Now, at the very end of 2020, we live in a crazy time where the hope that vaccines will work is mixed with growing depression, or even despair, due to the rising number of infections and the almost daily discoveries of new unknowns about the virus. In principle, the answer to “What must be done” is easy: we must have the means and resources to restructure our health care system so that it can meet people's needs in a time of crisis, etc. However, to quote the last line of the “Praise of Communism” from the play The mother of Brecht, “It is the simple thing that is so difficult to do”.

There are many obstacles that make it so difficult, above all the global capitalist order and its ideological hegemony. Do we need communism then? Yes, but what do I tend to call a cmoderately conservative omunism: all the necessary steps, from global mobilization against the viral threat – among other threats – to establishing procedures that will constrain market mechanisms and socialize the economy, but done in a way that is conservative (in the sense of an effort to conserve conditions for human life – and the paradox is that we will need to transform things precisely to maintain such conditions) and moderate (in the sense of carefully considering the unpredictable side effects of our measures).

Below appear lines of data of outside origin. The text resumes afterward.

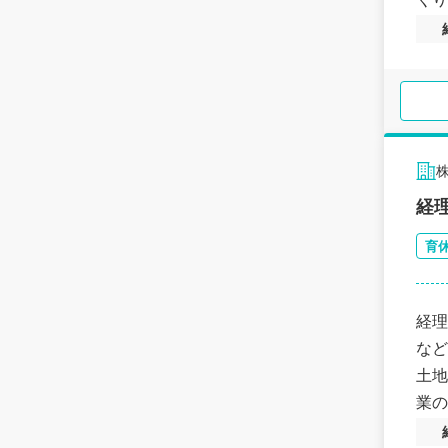
経
育
経理
など
土地
業の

As Emmanuel Renault has pointed out, the key Marxist category that introduces class struggle into the heart of the critique of political economy is that of “tendential laws”, the laws that describe a necessary tendency in the development of capitalism, such as the tendency for the rate of unemployment to fall. profit. (As noted by Renault, Ornament had already insisted on these dimensions of the concept of “Tendenz” of Marx, which make him irreducible to mere “tendency”). Describing such a “tendency”, Marx himself uses the term antagonismo: the falling rate of profit is a tendency that leads capitalists to reinforce the exploitation of workers, or workers to resist it, so that the result is not predetermined but depends on the struggle – say, in certain welfare states. being, the organized workers forcing the capitalists to make considerable concessions.

The Communism I speak of is just such a tendency: its reasons are obvious (we need global action to face health and ecological threats, the economy will have to be socialized one way or another…), and we must interpret the way in which global capitalism is reacting to the pandemic precisely as a set of reactions to the Communist tendency: the false Big Reset, nationalist populism, solidarity reduced to empathy.

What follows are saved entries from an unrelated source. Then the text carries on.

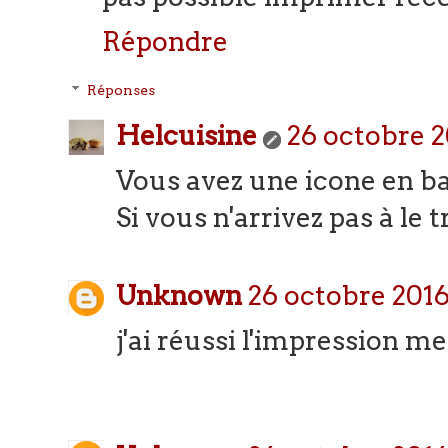
Répondre
Réponses
Helcuisine
26 octobre 2
Vous avez une icone en bas
Si vous n'arrivez pas à le 
Unknown
26 octobre 2016
j'ai réussi l'impression me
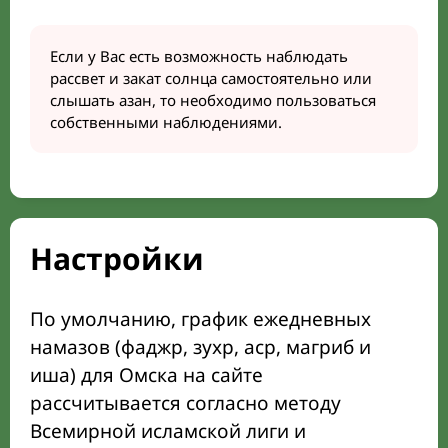
Если у Вас есть возможность наблюдать
рассвет и закат солнца самостоятельно или
слышать азан, то необходимо пользоваться
собственными наблюдениями.
Настройки
По умолчанию, график ежедневных
намазов (фаджр, зухр, аср, магриб и
иша) для Омска на сайте
рассчитывается согласно методу
Всемирной исламской лиги и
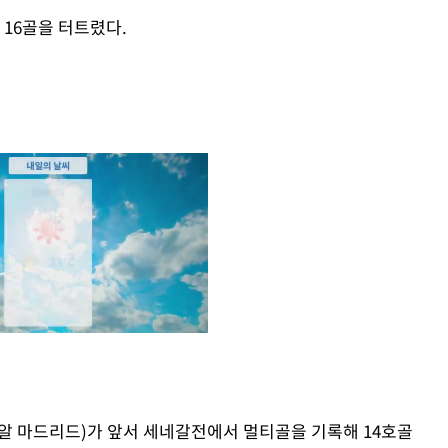
 16골을 터트렸다.
Mute
알 마드리드)가 앞서 세네갈전에서 멀티골을 기록해 14호골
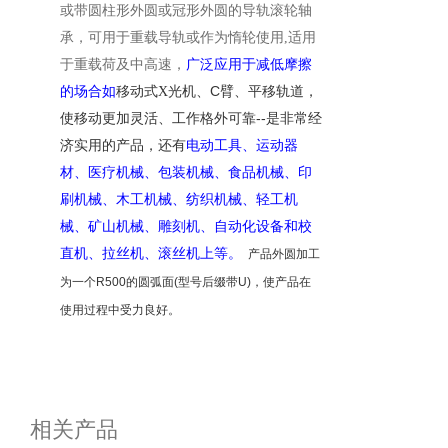
或带圆柱形外圆或冠形外圆的导轨滚轮
轴
承，
可用于重载导轨或作为惰轮使用
,
适用
于重载荷及中高速
，
广泛应用于减低摩擦
C
的场合如
移动式
X光机、
臂、平移轨道，
--
使移动更加灵活、工作格外可靠
是非常
经
济实用的产品，
还有
电动工具、运动器
材、医疗机械、包装机械、食品机械、印
刷机械、木工机械、纺织机械、轻工机
械、矿山机械、雕刻机
、
自动化设备
和校
直机、拉丝机、滚丝机上等。
产品外圆加工
为一个
R500
的圆弧面
(
型号后缀带
U)
，使产品在
使用过程中受力良好
。
相关产品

So how – if – will communism prevail? A sad answer: through more and repeated crises. Let's put it bluntly: the virus is atheistic in the strongest sense of the word. Yes, one must analyze how the pandemic is socially conditioned, but it is basically the product of a meaningless contingency, there is no “deep message” in it (just as the Plague was interpreted as a divine punishment in medieval times). Before choosing Virgil's famous phrase in "acheronta movebo” as the motto of his Dream Interpretation, Freud considered another candidate, the words of Satan in the Lost paradise from Milton: “What reinforcements do we gain from Hope, / Or what resolution from despair.”

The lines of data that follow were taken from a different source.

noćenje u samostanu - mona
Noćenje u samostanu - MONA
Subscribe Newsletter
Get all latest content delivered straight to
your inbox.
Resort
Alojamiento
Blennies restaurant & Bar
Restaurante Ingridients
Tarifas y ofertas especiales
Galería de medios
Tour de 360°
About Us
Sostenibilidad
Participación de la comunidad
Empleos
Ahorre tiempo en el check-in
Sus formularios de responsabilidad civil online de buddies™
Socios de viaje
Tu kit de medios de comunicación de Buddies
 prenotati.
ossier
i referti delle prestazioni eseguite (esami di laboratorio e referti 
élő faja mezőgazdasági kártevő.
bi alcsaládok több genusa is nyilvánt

If we cannot gain any reinforcements from hope, if we must assume that our situation is hopeless, we must gain the resolution from despair. This is how we contemporary Satans who are destroying your earth must react to viral and ecological threats: instead of looking in vain for the bolster of some hope, we must accept that our situation is hopeless, and then act firmly on it. To quote Greta Thunberg again: “Doing our best is no longer good enough. Now we need to do the seemingly impossible.”

Futurology deals with what is possible, we need to do what is (from the point of view of the prevailing global order) impossible.

*Slavoj Žižek is a professor at the Institute of Sociology and Philosophy at the University of Ljubljana (Slovenia). Author, among other books, of The year we dreamed dangerously (Boitempo).